La fête est dans la rue, d’abord. C’est là que la troupe vient chercher le public. Et on se dit que ça ne va pas être tranquille, l’anniversaire de Nastassia Philippovna. Spectateur, je ne peux rester sur mon siège à attendre que les évènements se déroulent devant moi. Je n’irai pas sur la scène comme d’autres le font, participer à la fête débridée, torse nu pour certains qui s’y croient invités. Je n’irai pas mais je suis dérangé par la musique trop forte (on m’a donné des bouchons d’oreille) et par l’agitation qui prend toute la salle. Et puis, la fête tourne mal. Ils ne savent parler qu’en criant, en s’invectivant, en essayant de se faire comprendre mais s’écoutent-ils les uns les autres ? Mychkine, l’idiot, depuis la salle, va l’affirmer haut et fort : « La beauté sauvera le monde ». Mais il n’y a pas de beauté. Il n’y a plus que l’argent, par liasses, par valises, ils se couvrent d’or les hommes. Ils prennent le train. Ils ne savent pas aimer. Le monde court à sa perte dans un débat assourdissant, une énergie extraordinaire, un fanatisme exacerbé. Il y a trop de vie mal employée et c’est pareil partout : ce n’est pas mieux, pas pire, ailleurs. La société russe de la fin du XIXe siècle, revisitée par Vincent Macaigne, ressemble à notre monde : dans ce fracas permanent, l’idiot, qu’il aurait fallu aimer, qu’il aurait fallu écouter, n’a plus qu’à se balancer dans le silence, avec un rire étrange.
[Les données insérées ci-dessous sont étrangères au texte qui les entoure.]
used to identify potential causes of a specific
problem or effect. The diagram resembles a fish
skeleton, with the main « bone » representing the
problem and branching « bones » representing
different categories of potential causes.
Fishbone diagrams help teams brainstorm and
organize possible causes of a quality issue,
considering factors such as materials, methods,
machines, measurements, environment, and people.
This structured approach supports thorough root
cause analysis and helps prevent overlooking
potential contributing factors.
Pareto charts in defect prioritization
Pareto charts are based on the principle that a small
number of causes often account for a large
J’avoue ma réticence au début du spectacle, mais je dois reconnaître que sa puissance m’a emporté, me rappelant certaines mises en scène du Théâtre Varia, compagnie belge, et des décors de Thomas Hirschhorn, artiste suisse. Peut-être la beauté doit-elle être convulsive, peut-être n’est-elle que précaire. Peut-être est-elle contagieuse.
J'ai vu ce spectacle au Théâtre de la Ville, à Paris.